Circonstance : Discussion d'une proposition de résolution européenne sur la conformité au principe de subsidiarité relative aux contrôles aux frontières intérieures, à l'Assemblée nationale le 8 novembre 2011

Texte intégral

Monsieur le Rapporteur, vous avez raison de relever, même si le mot est un peu galvaudé, le caractère historique de cette séance : c’est en effet la première fois qu’est débattue dans l’hémicycle une résolution relevant de l’article 88-6 de la Constitution. Cet article, issu de la révision constitutionnelle de 2008, vous permet d’émettre un avis motivé sur la conformité d’un projet d’acte législatif européen au principe de subsidiarité. L’Assemblée nationale voit ainsi son importance renforcée au cœur du débat européen. Le Gouvernement se félicite de cette nouvelle avancée de la démocratie en Europe. La France fera en effet entendre sa voix avec d’autant plus de force et de clarté qu’elle pourra invoquer la volonté du peuple français, exprimée par le vote du Parlement.
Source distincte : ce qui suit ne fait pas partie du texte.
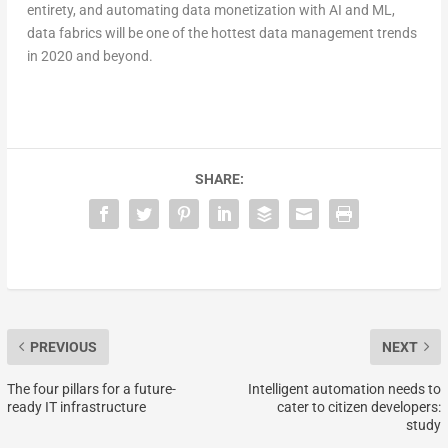
entirety, and automating data monetization with AI and ML,
data fabrics will be one of the hottest data management trends
in 2020 and beyond.
SHARE:
PREVIOUS
NEXT
The four pillars for a future-
Intelligent automation needs to
ready IT infrastructure
cater to citizen developers:
study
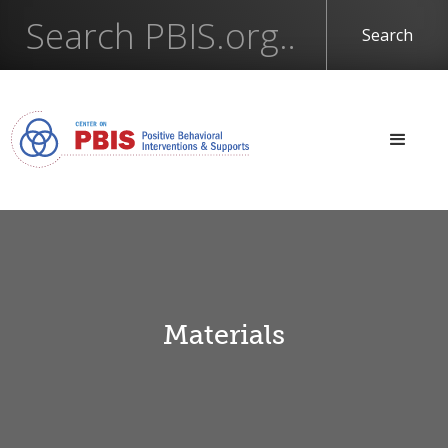
Materials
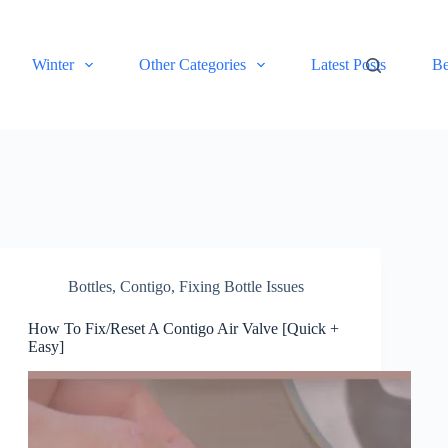
Winter
Other Categories
Latest Posts
Be
Bottles
,
Contigo
,
Fixing Bottle Issues
How To Fix/Reset A Contigo Air Valve [Quick +
Easy]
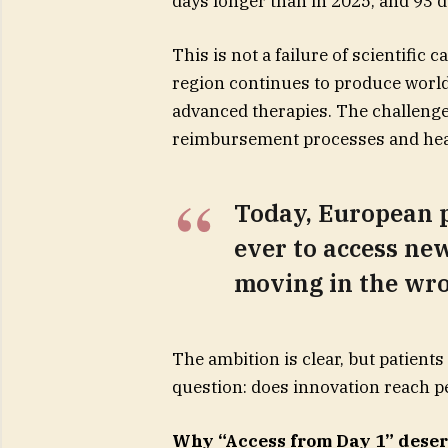
days longer than in 2025, and 93
This is not a failure of scientific 
region continues to produce world
advanced therapies. The challenge
reimbursement processes and heal
Today, European p
ever to access new
moving in the wro
The ambition is clear, but patient
question: does innovation reach pe
Why “Access from Day 1” deser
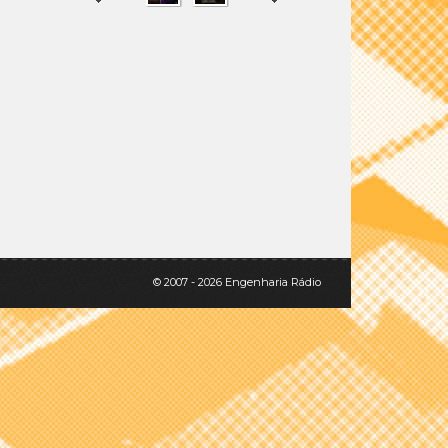
SHARE
TWEET
© 2007 - 2026 Engenharia Rádio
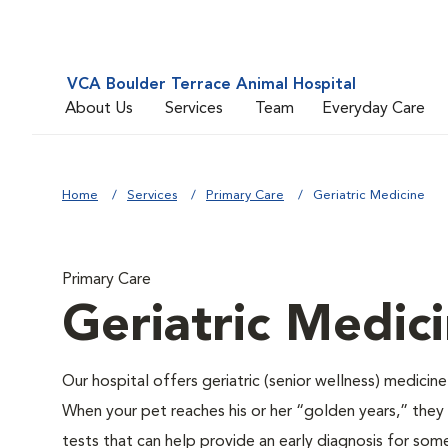
VCA Boulder Terrace Animal Hospital
About Us
Services
Team
Everyday Care
Home
Services
Primary Care
Geriatric Medicine
Primary Care
Geriatric Medic
Our hospital offers geriatric (senior wellness) medicin
When your pet reaches his or her “golden years,” they r
tests that can help provide an early diagnosis for so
Chacun admet désormais qu’il est nécessaire d’agir afin que l’espace Schengen soit préservé. Cette nécessité s’est progressivement imposée comme une évidence, grâce à la détermination du président de la République, qui a agi à plusieurs niveaux afin que nous renforcions ce dispositif.
L’Espace Schengen, comme l’ensemble de la construction européenne, repose sur la confiance et la solidarité. Il est ainsi apparu clairement au premier semestre 2011 que l’efficacité et la légitimité de l’espace Schengen étaient menacées. Il fallait donc améliorer nos outils et renforcer la mutualisation de nos moyens à travers l’agence FRONTEX.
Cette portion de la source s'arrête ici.